KEEP (Kakamega
Environmental
Education
Program) is a registered community-based organization based in the
Kakamega
Forest in western Kenya. KEEP was started by Wilberforce Okeka, a
local man with an
8th
grade education who is devoted to making a difference in people’s
attitudes
about the forest near their homes, with the longer term goal of
ensuring
the forest’s survival into the coming decades. KEEP’s philosophy
follows
the Senegalese ecologist, Baba Dioum, who said: "ln the end we will
conserve
only what we love. We love only what we understand. We will understand
only
what we are taught".
KEEP’s goal
is to educate local
people, especially children and
adolescents,
who live in and around the Kakamega Forest about the fabulous ecosystem
in
their ‘backyard’, and to teach them the importance of conserving
it.
As all teachers are local people working on a voluntary basis, the
program
also provides local people, and especially the young, with positive
role
models concerned with conservation. It is hoped that the
burgeoning
enthusiasm and knowledge of the children will spread to parents,
teachers,
and neighbors. KEEP has also become involved in facilitating
lifestyle
changes that relieve pressure on the forest, including tree planting,
income
generation from cultivation of forest products, and fuel-efficient
cooking
technology. Some of this work involves collaboration with local
conservation,
research and service institutions in Kenya.

While KEEP is an
independent
organization, it functions only with the
full
collaboration of the Kenya Forest Service (a parastatal organization
becoming independent from the Kenya government as of 2007)

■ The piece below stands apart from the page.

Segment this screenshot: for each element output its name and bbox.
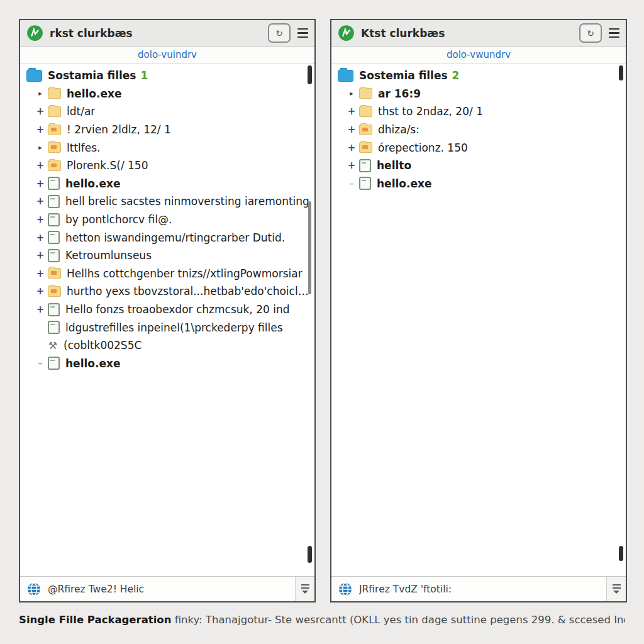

and the Kenya Wildlife Service (another parastatal
organization).
The
project thus also serves as a model for a community-initiated effort
that
helps to carry out national goals.
I have been
helping KEEP in two main
ways. First, I have advised
KEEP
members in their development of a children’s education program.
Second,
I have been active in fundraising, both to construct conservation
education
centers (three so far) and to provide educational materials (a library
of
books,
magazines and teacher’s manuals, microscopes, etc).